Page-level text extractions

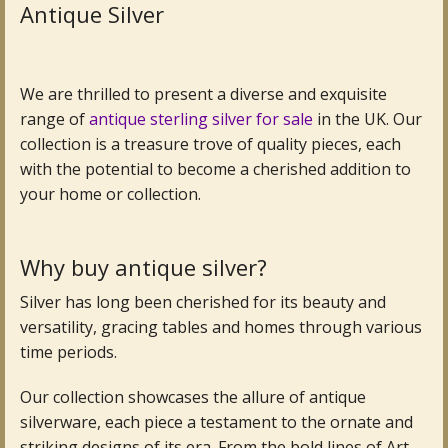
Antique Silver
Antique Clocks & Scientific Instruments
Antique Silver
We are thrilled to present a diverse and exquisite
range of
antique sterling silver for sale
in the UK. Our
Antique Metal
collection is a treasure trove of quality pieces, each
with the potential to become a cherished addition to
Antique Rugs & Carpets
your home or collection.
Antique Treen
Antique Boxes and Caddies
Why buy antique silver?
Silver has long been cherished for its beauty and
Antique Glassware for Sale
versatility, gracing tables and homes through various
Antique Ceramics & Pottery
time periods.
Wemyss Ware Pottery
Our collection showcases the allure of antique
silverware, each piece a testament to the ornate and
Miscellaneous
striking designs of its era. From the bold lines of Art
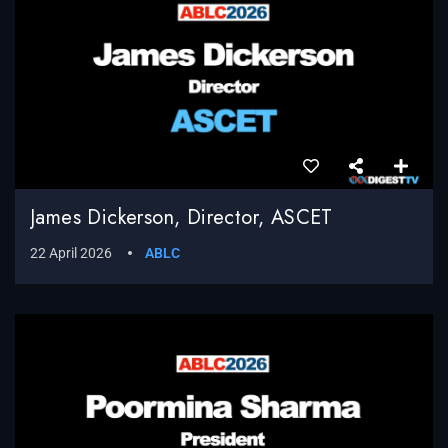
James Dickerson, Director, ASCET
22 April 2026
ABLC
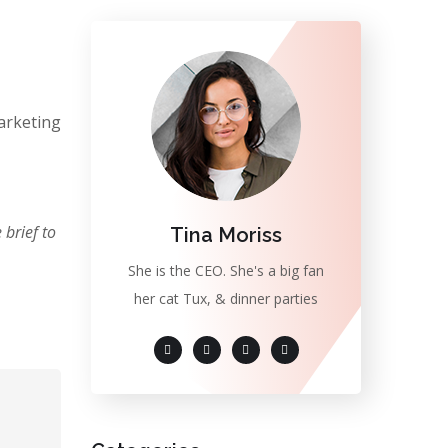
arketing
brief to
Tina Moriss
She is the CEO. She's a big fan
her cat Tux, & dinner parties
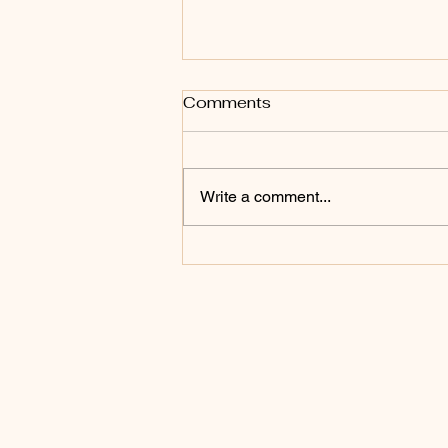
Comments
Write a comment...
The Lion's Gate Portal:
What Is Actually
Happening in the Sky?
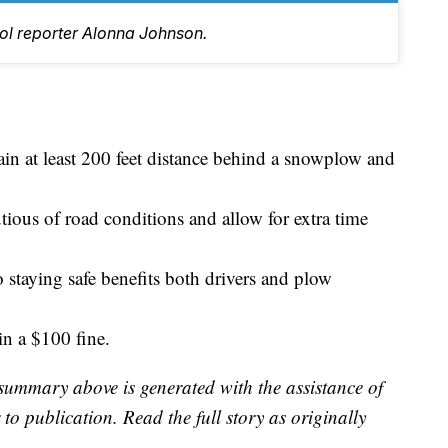
tol reporter Alonna Johnson.
in at least 200 feet distance behind a snowplow and
utious of road conditions and allow for extra time
 staying safe benefits both drivers and plow
in a $100 fine.
summary above is generated with the assistance of
to publication. Read the full story as originally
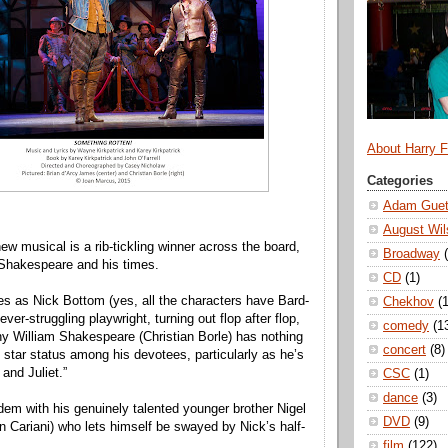
About Harry 
Categories
Adam Guet
August Wil
ew musical is a rib-tickling winner across the board,
Broadway
n Shakespeare and his times.
CD
(1)
s as Nick Bottom (yes, all the characters have Bard-
Chekhov
(1
ever-struggling playwright, turning out flop after flop,
comedy
(1
ny William Shakespeare (Christian Borle) has nothing
concert
(8)
k star status among his devotees, particularly as he’s
and Juliet.”
CSC
(1)
dance
(3)
dem with his genuinely talented younger brother Nigel
DVD
(9)
n Cariani) who lets himself be swayed by Nick’s half-
film
(122)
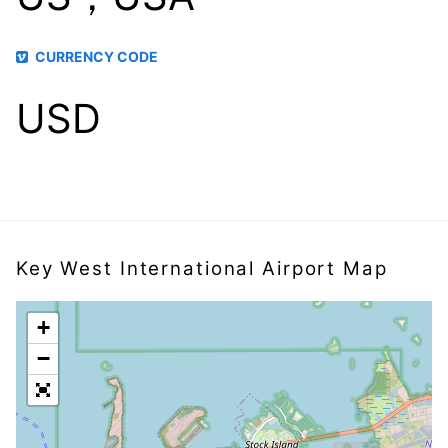
CURRENCY CODE
USD
Key West International Airport Map
+
−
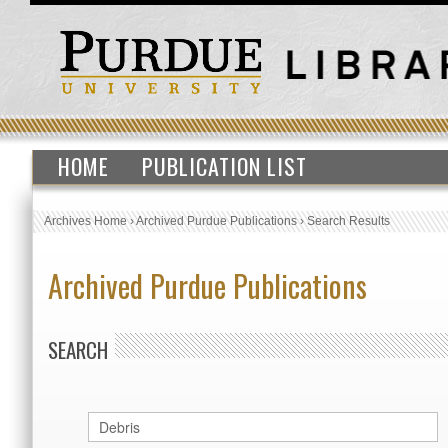
HOME
PUBLICATION LIST
Archives Home
›
Archived Purdue Publications
›
Search Results
Archived Purdue Publications
SEARCH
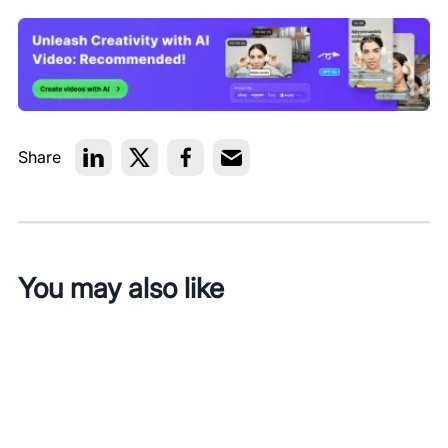
Share
You may also like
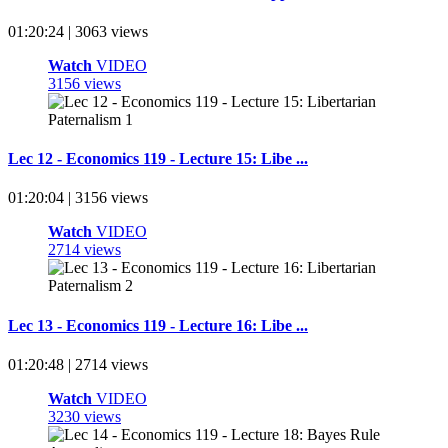
01:20:24 | 3063 views
Watch
VIDEO
3156 views
Lec 12 - Economics 119 - Lecture 15: Libe ...
01:20:04 | 3156 views
Watch
VIDEO
2714 views
Lec 13 - Economics 119 - Lecture 16: Libe ...
01:20:48 | 2714 views
Watch
VIDEO
3230 views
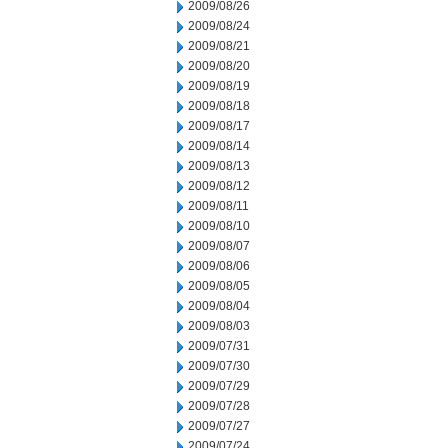
2009/08/26
2009/08/24
2009/08/21
2009/08/20
2009/08/19
2009/08/18
2009/08/17
2009/08/14
2009/08/13
2009/08/12
2009/08/11
2009/08/10
2009/08/07
2009/08/06
2009/08/05
2009/08/04
2009/08/03
2009/07/31
2009/07/30
2009/07/29
2009/07/28
2009/07/27
2009/07/24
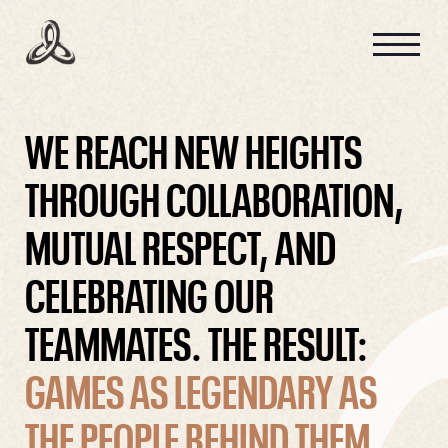
GAME INTEL
STUDIO CULTURE
WE REACH NEW HEIGHTS
THROUGH COLLABORATION,
MUTUAL RESPECT, AND
CAREERS
CELEBRATING OUR
TEAMMATES. THE RESULT:
GAMES AS LEGENDARY AS
THE PEOPLE BEHIND THEM.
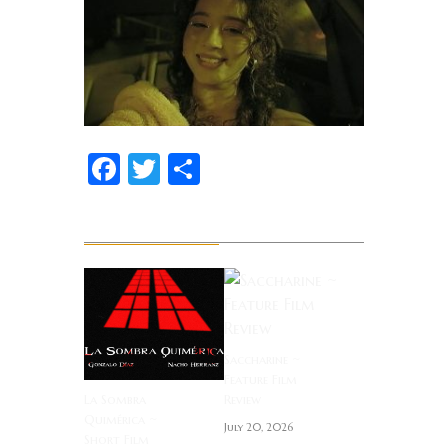
Facebook
Twitter
Share
Related News
Saccharine ~
Feature Film
La Sombra
Review
Quimérica ~
July 20, 2026
Short Film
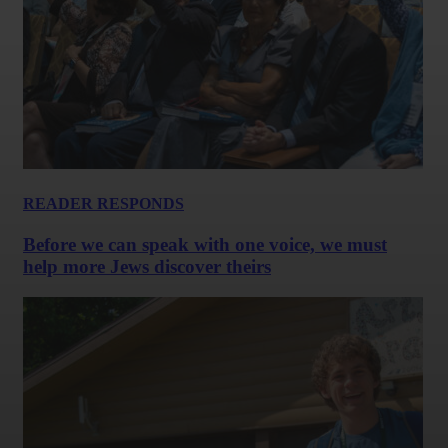
READER RESPONDS
Before we can speak with one voice, we must
help more Jews discover theirs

:: Activity ::
Whenever the word "views" shows up in a line of the entries, copy that line.

:: Written response ::
01:20:24 | 3063 views
3156 views
01:20:04 | 3156 views
2714 views
01:20:48 | 2714 views
3230 views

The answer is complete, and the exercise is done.